Apart from these unaberrated data, aberrated data were also simulated. We simulated aberrators from a combination of FWHM = 5.0 and 2.5 mm and RMS = 25 and 50 ns, modeled as zero-mean, random near-field phase screens [12]. The selected aberrator levels were consistent with those in the literature for liver and abdominal imaging [44]–[47]. As previously described, twelve realizations were simulated for each aberrator case. We then applied normal DAS, ADMIRE and adaptive ADMIRE with and without phase aberration correction. To implement aberration correction, we used the time-shift compensation method with estimated aberration profile for each A-line channel data at a 3.0 cm depth in a 3.6 mm window (4.7 μs) [33]. Unless stated, aberration profiles are estimated from the filtered data using a spatial cutoff frequency of 0.4 mm⁻¹ [36], [37].

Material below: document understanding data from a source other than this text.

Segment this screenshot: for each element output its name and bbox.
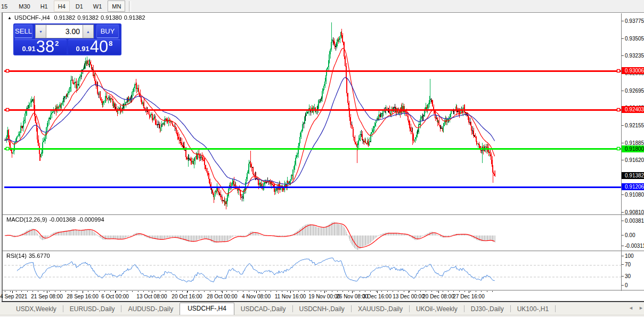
macd-name: MACD(12,26,9) xyxy=(6,216,47,223)
price-tick-label: 0.93505 xyxy=(622,36,644,42)
time-minor-tick xyxy=(337,291,338,292)
time-axis-label: 20 Dec 08:00 xyxy=(422,294,454,299)
chart-tab-usdchf-h4[interactable]: USDCHF-,H4 xyxy=(180,303,234,316)
time-axis-label: 6 Oct 00:00 xyxy=(101,294,129,299)
time-minor-tick xyxy=(265,291,266,292)
price-marker-0.92403: 0.92403 xyxy=(622,106,644,113)
buy-button[interactable]: BUY xyxy=(96,25,119,38)
time-minor-tick xyxy=(182,291,183,292)
time-major-tick xyxy=(377,291,378,293)
chart-tab-uk100-h1[interactable]: UK100-,H1 xyxy=(511,304,555,314)
ohlc-low: 0.91380 xyxy=(101,14,122,21)
time-minor-tick xyxy=(199,291,199,292)
time-axis-label: 28 Sep 16:00 xyxy=(67,294,99,299)
price-tick-label: 0.90810 xyxy=(622,209,644,216)
macd-axis-label: -0.003115 xyxy=(622,243,644,249)
timeframe-button-mn[interactable]: MN xyxy=(108,1,125,12)
ohlc-close: 0.91382 xyxy=(124,14,145,21)
tab-scroll-right-icon[interactable]: ► xyxy=(639,305,643,311)
time-minor-tick xyxy=(221,291,222,292)
time-minor-tick xyxy=(171,291,172,292)
time-minor-tick xyxy=(238,291,238,292)
pane-divider-macd[interactable] xyxy=(3,214,644,215)
buy-price-display[interactable]: 0.91408 xyxy=(68,39,120,54)
time-major-tick xyxy=(469,291,469,293)
time-minor-tick xyxy=(360,291,360,292)
time-minor-tick xyxy=(93,291,94,292)
time-major-tick xyxy=(409,291,409,293)
chart-tab-dj30-daily[interactable]: DJ30-,Daily xyxy=(464,304,510,314)
macd-axis-label: 0.003811 xyxy=(622,218,644,224)
time-axis-label: 13 Dec 00:00 xyxy=(393,294,425,299)
time-axis-label: 19 Nov 00:00 xyxy=(308,294,340,299)
rsi-name: RSI(14) xyxy=(6,253,27,259)
timeframe-button-m30[interactable]: M30 xyxy=(14,1,34,12)
chart-tab-audusd-daily[interactable]: AUDUSD-,Daily xyxy=(121,304,180,314)
time-minor-tick xyxy=(370,291,371,292)
price-tick-label: 0.92695 xyxy=(622,88,644,94)
timeframe-button-w1[interactable]: W1 xyxy=(89,1,107,12)
time-minor-tick xyxy=(249,291,249,292)
ohlc-open: 0.91382 xyxy=(54,14,76,21)
time-axis[interactable]: 14 Sep 202121 Sep 08:0028 Sep 16:006 Oct… xyxy=(3,291,644,301)
time-minor-tick xyxy=(49,291,50,292)
time-minor-tick xyxy=(343,291,343,292)
chart-tab-usdx-weekly[interactable]: USDX,Weekly xyxy=(10,304,63,314)
time-axis-label: 27 Dec 16:00 xyxy=(453,294,485,299)
chart-tab-usdcad-daily[interactable]: USDCAD-,Daily xyxy=(234,304,292,314)
time-major-tick xyxy=(187,291,188,293)
tab-scroll-left-icon[interactable]: ◄ xyxy=(629,305,633,311)
time-minor-tick xyxy=(470,291,471,292)
timeframe-button-h4[interactable]: H4 xyxy=(54,1,70,12)
volume-decrease-button[interactable]: ▼ xyxy=(35,25,46,38)
price-marker-0.91382: 0.91382 xyxy=(622,172,644,179)
collapse-trade-panel-icon[interactable]: ▲ xyxy=(7,15,12,20)
time-minor-tick xyxy=(10,291,11,292)
time-minor-tick xyxy=(426,291,426,292)
time-minor-tick xyxy=(88,291,88,292)
time-minor-tick xyxy=(259,291,260,292)
time-minor-tick xyxy=(32,291,33,292)
time-minor-tick xyxy=(71,291,72,292)
timeframe-button-15[interactable]: 15 xyxy=(0,1,12,12)
volume-increase-button[interactable]: ▲ xyxy=(83,25,94,38)
time-minor-tick xyxy=(77,291,77,292)
time-axis-label: 11 Nov 16:00 xyxy=(275,294,306,299)
time-major-tick xyxy=(12,291,13,293)
time-minor-tick xyxy=(481,291,482,292)
time-minor-tick xyxy=(149,291,149,292)
mt4-terminal-window: 15M30H1H4D1W1MN ▲USDCHF-,H40.913820.9138… xyxy=(0,0,644,317)
volume-input[interactable] xyxy=(46,25,83,38)
time-minor-tick xyxy=(431,291,432,292)
time-major-tick xyxy=(438,291,439,293)
time-minor-tick xyxy=(193,291,194,292)
time-minor-tick xyxy=(354,291,354,292)
price-tick-label: 0.92155 xyxy=(622,123,644,129)
time-axis-label: 3 Dec 16:00 xyxy=(363,294,392,299)
sell-price-display[interactable]: 0.91382 xyxy=(14,39,67,54)
time-minor-tick xyxy=(127,291,127,292)
chart-tab-eurusd-daily[interactable]: EURUSD-,Daily xyxy=(63,304,121,314)
time-minor-tick xyxy=(66,291,66,292)
chart-tab-ukoil-weekly[interactable]: UKOil-,Weekly xyxy=(410,304,464,314)
pane-divider-rsi[interactable] xyxy=(3,250,644,251)
time-minor-tick xyxy=(443,291,443,292)
time-minor-tick xyxy=(116,291,116,292)
chart-tab-xauusd-daily[interactable]: XAUUSD-,Daily xyxy=(352,304,409,314)
time-major-tick xyxy=(152,291,152,293)
timeframe-button-h1[interactable]: H1 xyxy=(36,1,52,12)
time-minor-tick xyxy=(326,291,327,292)
time-minor-tick xyxy=(437,291,437,292)
chart-tab-usdcnh-daily[interactable]: USDCNH-,Daily xyxy=(293,304,351,314)
time-minor-tick xyxy=(55,291,55,292)
timeframe-button-d1[interactable]: D1 xyxy=(71,1,87,12)
time-minor-tick xyxy=(459,291,460,292)
rsi-value: 35.6770 xyxy=(29,253,50,259)
time-minor-tick xyxy=(226,291,227,292)
rsi-indicator-canvas[interactable] xyxy=(4,251,621,290)
time-minor-tick xyxy=(271,291,271,292)
sell-button[interactable]: SELL xyxy=(14,25,32,38)
price-marker-0.91800: 0.91800 xyxy=(622,145,644,152)
macd-label: MACD(12,26,9)-0.001368-0.000994 xyxy=(6,216,107,223)
time-minor-tick xyxy=(38,291,38,292)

For a metric of image quality, energy suppression was quantified with the enveloped but uncompressed B-mode data, by computing the ratio of the average intensity from adjacent point targets specified as the sum of power above −10 dB normalized by area $\left({\overline{I}}_{\mathit{sig}}\right)$ and off-axis clutter energy specified as the sum of power below −10 dB normalized by area between the two points (I_clutter), expressed by clutter ratio (CR),

$$CR=10\log 10\left(\frac{{\overline{I}}_{\mathit{sig}}}{I_{\mathit{clutter}}}\right).$$ (18)

We then determined clutter ratios with different lateral separation lengths from DAS only and ADMIRE without aberration. We also measured the following in the presence of aberration: DAS, ADMIRE and adaptive ADMIRE with and without aberration correction. These simulations allowed us to test whether the suppression of phase aberration using ADMIRE has a positive effect on image quality.

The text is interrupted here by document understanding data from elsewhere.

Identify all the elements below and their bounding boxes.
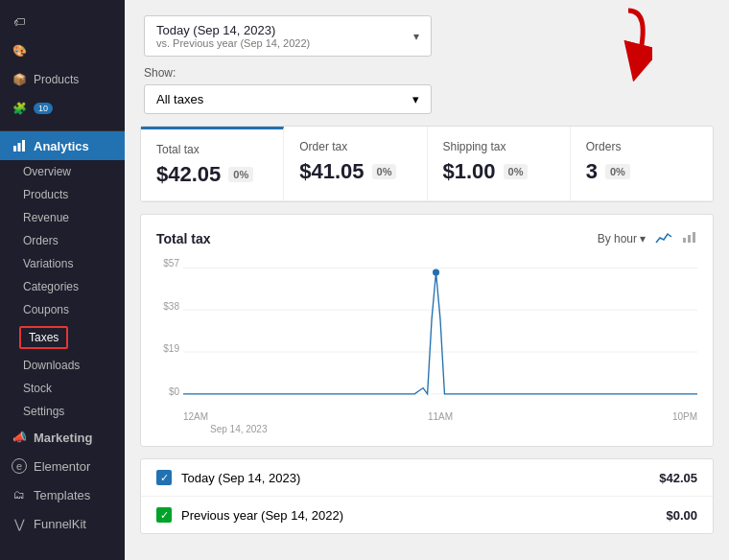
legend-row-today: ✓ Today (Sep 14, 2023) $42.05 [141, 459, 713, 497]
legend-prev-label: Previous year (Sep 14, 2022) [181, 508, 343, 523]
by-hour-button[interactable]: By hour ▾ [598, 232, 646, 245]
y-axis-labels: $57 $38 $19 $0 [156, 258, 183, 397]
marketing-label: Marketing [34, 431, 92, 445]
chart-header: Total tax By hour ▾ [156, 230, 697, 246]
legend-today-value: $42.05 [659, 471, 697, 485]
submenu-orders[interactable]: Orders [0, 229, 125, 252]
submenu-revenue[interactable]: Revenue [0, 206, 125, 229]
legend-left-prev: ✓ Previous year (Sep 14, 2022) [156, 507, 343, 523]
shipping-tax-label: Shipping tax [443, 140, 554, 153]
y-label-38: $38 [156, 301, 179, 312]
chart-wrapper: $57 $38 $19 $0 12AM 11AM [156, 258, 697, 431]
elementor-label: Elementor [34, 459, 90, 474]
x-label-10pm: 10PM [672, 411, 697, 422]
total-tax-value: $42.05 0% [156, 162, 268, 187]
x-label-11am: 11AM [428, 411, 453, 422]
funnelkit-label: FunnelKit [34, 517, 86, 531]
svg-rect-0 [13, 146, 16, 152]
submenu-taxes[interactable]: Taxes [0, 321, 125, 354]
submenu-downloads[interactable]: Downloads [0, 354, 125, 377]
sidebar-item-tags[interactable]: 🏷 [0, 8, 125, 36]
chart-section: Total tax By hour ▾ [140, 214, 714, 447]
chart-controls: By hour ▾ [598, 230, 697, 246]
today-check-icon[interactable]: ✓ [156, 470, 172, 485]
stat-order-tax[interactable]: Order tax $41.05 0% [284, 127, 427, 200]
sidebar: 🏷 🎨 📦 Products 🧩 10 Analytics Overview [0, 0, 125, 560]
show-dropdown[interactable]: All taxes ▾ [144, 84, 432, 114]
submenu-variations[interactable]: Variations [0, 252, 125, 275]
sidebar-item-products[interactable]: 📦 Products [0, 65, 125, 94]
submenu-settings[interactable]: Settings [0, 400, 125, 423]
sidebar-item-marketing[interactable]: 📣 Marketing [0, 423, 125, 452]
date-sub: vs. Previous year (Sep 14, 2022) [156, 37, 310, 49]
line-chart-icon-button[interactable] [655, 230, 672, 246]
stats-cards: Total tax $42.05 0% Order tax $41.05 0% … [140, 126, 714, 202]
chevron-down-icon: ▾ [640, 232, 646, 245]
analytics-submenu: Overview Products Revenue Orders Variati… [0, 160, 125, 423]
legend-prev-value: $0.00 [666, 508, 697, 523]
svg-rect-2 [22, 140, 25, 152]
x-label-12am: 12AM [183, 411, 208, 422]
sidebar-item-analytics[interactable]: Analytics [0, 131, 125, 160]
svg-rect-3 [683, 238, 686, 243]
svg-rect-4 [688, 235, 691, 243]
total-tax-pct: 0% [228, 167, 253, 182]
svg-rect-5 [693, 232, 695, 243]
submenu-categories[interactable]: Categories [0, 275, 125, 298]
submenu-products[interactable]: Products [0, 183, 125, 206]
templates-label: Templates [34, 488, 90, 502]
tag-icon: 🏷 [12, 14, 27, 30]
bar-chart-icon-button[interactable] [682, 230, 697, 246]
megaphone-icon: 📣 [12, 430, 27, 445]
sidebar-item-customizer[interactable]: 🎨 [0, 36, 125, 65]
sidebar-top-items: 🏷 🎨 📦 Products 🧩 10 [0, 0, 125, 131]
legend-left-today: ✓ Today (Sep 14, 2023) [156, 470, 300, 485]
sidebar-products-label: Products [34, 73, 79, 86]
chart-title: Total tax [156, 231, 211, 246]
box-icon: 📦 [12, 72, 27, 87]
legend-section: ✓ Today (Sep 14, 2023) $42.05 ✓ Previous… [140, 458, 714, 534]
sidebar-item-funnelkit[interactable]: ⋁ FunnelKit [0, 509, 125, 538]
paint-icon: 🎨 [12, 43, 27, 58]
top-controls: Today (Sep 14, 2023) vs. Previous year (… [125, 0, 729, 126]
date-dropdown[interactable]: Today (Sep 14, 2023) vs. Previous year (… [144, 15, 432, 57]
sidebar-item-extensions[interactable]: 🧩 10 [0, 94, 125, 123]
order-tax-value: $41.05 0% [299, 159, 411, 184]
order-tax-pct: 0% [372, 164, 397, 179]
orders-label: Orders [586, 140, 697, 153]
legend-today-label: Today (Sep 14, 2023) [181, 471, 300, 485]
funnel-icon: ⋁ [12, 516, 27, 531]
stat-shipping-tax[interactable]: Shipping tax $1.00 0% [428, 127, 571, 200]
bar-chart-icon [12, 138, 27, 153]
stat-orders[interactable]: Orders 3 0% [571, 127, 713, 200]
submenu-coupons[interactable]: Coupons [0, 298, 125, 321]
order-tax-label: Order tax [299, 140, 411, 153]
date-chevron-icon: ▾ [413, 30, 419, 43]
submenu-overview[interactable]: Overview [0, 160, 125, 183]
submenu-stock[interactable]: Stock [0, 377, 125, 400]
show-value: All taxes [156, 92, 203, 106]
analytics-label: Analytics [34, 139, 89, 153]
sidebar-extensions-badge: 10 [34, 103, 53, 114]
chart-date-label: Sep 14, 2023 [183, 424, 697, 434]
total-tax-label: Total tax [156, 143, 268, 156]
sidebar-item-elementor[interactable]: e Elementor [0, 452, 125, 480]
x-axis-labels: 12AM 11AM 10PM [156, 409, 697, 422]
show-label: Show: [144, 66, 710, 80]
prev-year-check-icon[interactable]: ✓ [156, 507, 172, 523]
shipping-tax-pct: 0% [504, 164, 529, 179]
y-label-19: $19 [156, 343, 179, 354]
taxes-box[interactable]: Taxes [19, 326, 68, 349]
show-chevron-icon: ▾ [412, 92, 419, 106]
stat-total-tax[interactable]: Total tax $42.05 0% [141, 127, 284, 200]
template-icon: 🗂 [12, 487, 27, 502]
y-label-57: $57 [156, 258, 179, 268]
svg-point-10 [433, 268, 439, 275]
y-label-0: $0 [156, 386, 179, 397]
svg-rect-1 [18, 143, 21, 152]
stats-row: Total tax $42.05 0% Order tax $41.05 0% … [141, 127, 713, 201]
puzzle-icon: 🧩 [12, 101, 27, 116]
date-info: Today (Sep 14, 2023) vs. Previous year (… [156, 23, 310, 49]
date-main: Today (Sep 14, 2023) [156, 23, 310, 37]
sidebar-item-templates[interactable]: 🗂 Templates [0, 480, 125, 509]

We also simulated anechoic cyst phantoms in Field II to further evaluate the performance of ADMIRE and adaptive ADMIRE in highly aberrated wavefronts with and without reverberation clutter. The anechoic cyst was a 5 mm diameter circle 3 cm deep, while the background speckle was fully developed with a density of 25 scatterers per resolution cell [40], as indicated in the above section.

The aberration strength applied to this simulation was FWHM = 2.5 mm and RMS = 50 ns, which is modeled by a zero-mean and random near-field phase screen. We also added reverberation clutter at an SCR of 0 dB using our pseudo non-linear simulation method [42]. We then performed image quality metrics—contrast and CNR measurements indicated in (16) and (17). The contrast and CNR values obtained after applying ADMIRE and adaptive ADMIRE were compared to those of DAS, respectively. We also corrected aberrated wavefronts using the same correction method we applied in resolution target simulation. We then measured contrast and CNR from aberration corrected data for DAS, ADMIRE and adaptive ADMIRE, respectively. There are 6 independent speckle realizations prepared for the speckle-based target simulation.

III. RESULTS

A. Aberration Profile Measurements in Simulations

Fig. 2 (a) and (b) show two examples of wavefronts and estimated aberration profiles from a point target and diffuse scattering simulations in the presence of phase aberration and in the presence of multipath scattering and phase aberration. The results suggest reverberation clutter could distort the appearance of wavefronts from the region of interest. Both estimated aberration profiles with 0 and 10 dB signal-to-clutter ratios were distorted in the point target and diffuse scattering simulations. Aberration profiles in simulations with a lower clutter level (SCR = 20 dB) are comparable to cases without additional clutter. These results reveal how multipath scattering could impact aberration profile measurements.

Fig. 2.

Simulations in the presence of phase aberration (No Clutter), and in the presence of multipath scattering and phase aberration with three different clutter levels (SCR = 0, 10 and 20 dB), having (a) a point target and (b) diffuse scattering. Four wavefronts (left) in each case of simulations, with corresponding estimated aberration profiles (right), are shown.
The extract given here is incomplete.